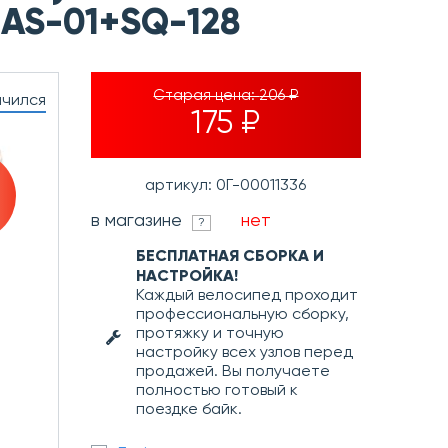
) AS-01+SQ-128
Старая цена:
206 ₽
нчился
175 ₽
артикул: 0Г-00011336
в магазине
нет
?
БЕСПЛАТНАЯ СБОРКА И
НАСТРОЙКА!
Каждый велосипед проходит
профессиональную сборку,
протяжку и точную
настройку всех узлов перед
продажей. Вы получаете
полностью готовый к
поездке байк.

## WHAT THE TASK ASKS:
Please print an exact copy of the records, with no pictures.

## RESPONSE:
) AS-01+SQ-128
Старая цена:
206 ₽
нчился
175 ₽
артикул: 0Г-00011336
в магазине
нет
?
БЕСПЛАТНАЯ СБОРКА И
НАСТРОЙКА!
Каждый велосипед проходит
профессиональную сборку,
протяжку и точную
настройку всех узлов перед
продажей. Вы получаете
полностью готовый к
поездке байк.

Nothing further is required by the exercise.